In late August, the Supreme Court struck down the Centers for Disease Control’s so-called “eviction moratorium.” The justices ruled that the federal agency did not have the legal authority to unilaterally extend a prohibition on the eviction of non-paying tenants in many circumstances.
This was a win for both the rule of law and for a rental market destroyed by the order—but the victory could prove short-lived, if a new coalition of progressive lawmakers gets its way.
Sen. Elizabeth Warren and Rep. Cori Bush, progressive Democrats, co-sponsored legislation to revive the eviction moratorium: the “Keeping Renters Safe Act of 2021.”
Their bill would explicitly give the CDC the authority to re-enact the moratorium and compel it to do so. This new moratorium would potentially go even further, applying automatically to all rentals without tenants applying, as previously required.
So, too, it would remain in place until 60 days beyond the “conclusion of the public health emergency.”
“This pandemic isn’t over, and we have to do everything we can to protect renters from the harm and trauma of needless eviction, which upends the lives of those struggling to get back on their feet,” Warren said in a statement. “Pushing hundreds of thousands of people out of their homes will only exacerbate this public health crisis, and cause economic harm to families, their communities, and our overall recovery.”
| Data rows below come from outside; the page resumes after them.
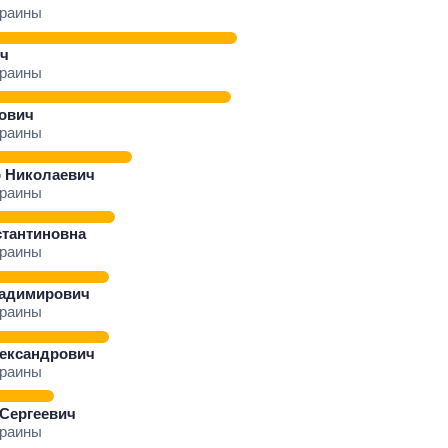
краины
ч
краины
рович
краины
 Николаевич
краины
стантиновна
краины
ладимирович
Как изменился
краины
бюджет
Министерства
ександрович
обороны за 13 лет
краины
войны с россией
 Сергеевич
краины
Bush and Warren’s alleged ongoing pandemic-fueled eviction crisis to which their law responds, does not exist. An internal report from the Biden administration even found that the financial situation of renters actually improved, on average, during the pandemic.
Meanwhile, COVID-19 vaccines are available at no cost to almost all Americans who want them, and more than 10 million unfilled job openings await anyone seeking work.
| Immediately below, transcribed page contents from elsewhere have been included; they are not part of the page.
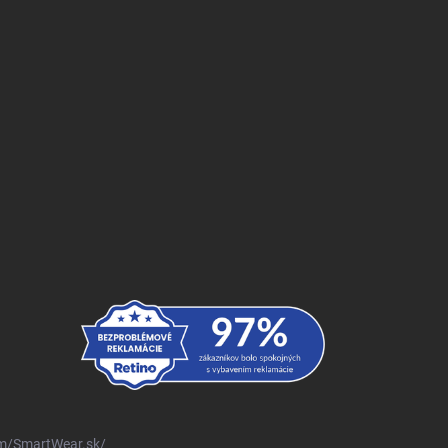
m/SmartWear.sk/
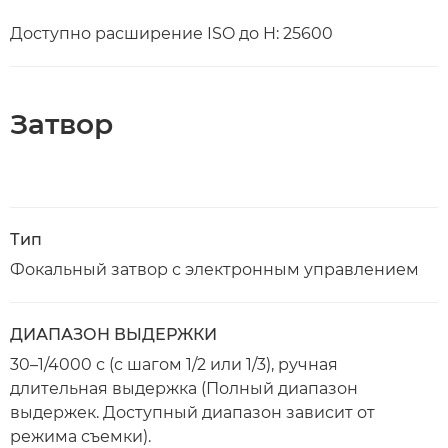
Доступно расширение ISO до H: 25600
Затвор
Тип
Фокальный затвор с электронным управлением
ДИАПАЗОН ВЫДЕРЖКИ
30–1/4000 с (с шагом 1/2 или 1/3), ручная
длительная выдержка (Полный диапазон
выдержек. Доступный диапазон зависит от
режима съемки).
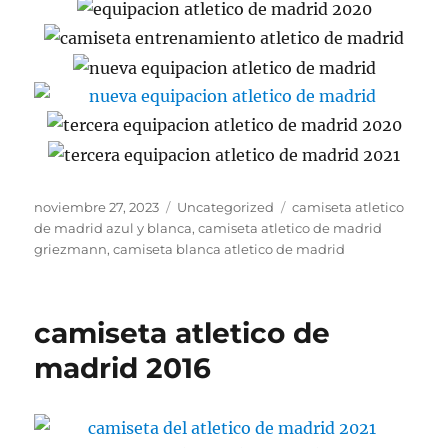
Publicado
Categorías
Etiquetas
noviembre 27, 2023
Uncategorized
camiseta atletico
el
de madrid azul y blanca
,
camiseta atletico de madrid
griezmann
,
camiseta blanca atletico de madrid
camiseta atletico de
madrid 2016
The eviction moratorium was always an unjustifiable overreach. It has zero legitimate justification at this point. If revived, it would have drastic consequences.
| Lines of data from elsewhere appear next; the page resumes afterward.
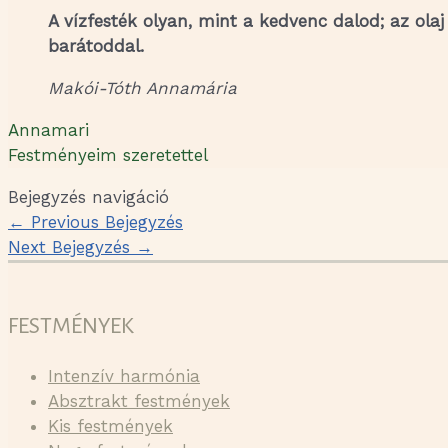
A vízfesték olyan, mint a kedvenc dalod; az olaj
barátoddal.
Makói-Tóth Annamária
Annamari
Festményeim szeretettel
Bejegyzés navigáció
←
Previous Bejegyzés
Next Bejegyzés
→
FESTMÉNYEK
Intenzív harmónia
Absztrakt festmények
Kis festmények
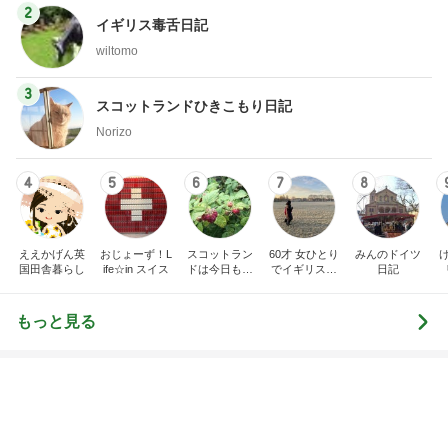
スコットランドひきこもり日記
Norizo
4
5
6
7
8
ええかげん英
おじょーず！L
スコットラン
60才 女ひとり
みんのドイツ
国田舎暮らし
ife☆in スイス
ドは今日も曇
でイギリスに
日記
り空
移住
もっと見る
娘がテンション上がったピンクの麺
Amebaトピックス
2日前
高くて悩んだ息子のためのからくり箱
Amebaトピックス
2日前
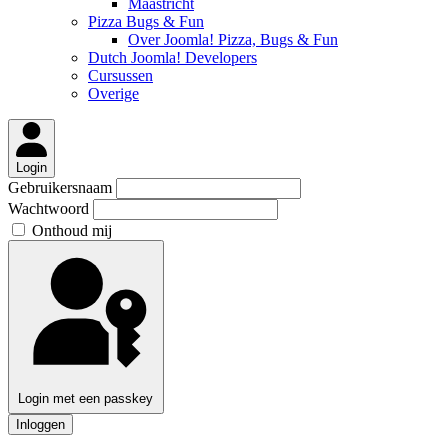
Maastricht
Pizza Bugs & Fun
Over Joomla! Pizza, Bugs & Fun
Dutch Joomla! Developers
Cursussen
Overige
Login
Gebruikersnaam
Wachtwoord
Onthoud mij
Login met een passkey
Inloggen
In reality, the eviction moratorium bankrupted and devastated countless working-and-middle-class landlords. It wasn’t just hurting landlords. It was blowing up the rental market on both ends.
In response to the moratorium, which deprived them of any way to enforce rent collection, landlords were responding by leaving units empty and off the market, requiring 6 months rent upfront, raising rent, and selling off their properties.
They’re only now regaining their feet with the crushing weight of the moratorium lifted. Reviving it would, again, deliver a gut punch to landlords and devastate the supply of rental housing—increasing rent prices, fueling the housing shortage, and ultimately leaving more people unhoused.
If Elizabeth Warren, Cori Bush, and other progressive lawmakers really want to make housing more affordable, bringing back the eviction moratorium is the last thing they ought to pursue. Only getting the government out of the way and letting the housing market recover can get us out of this mess.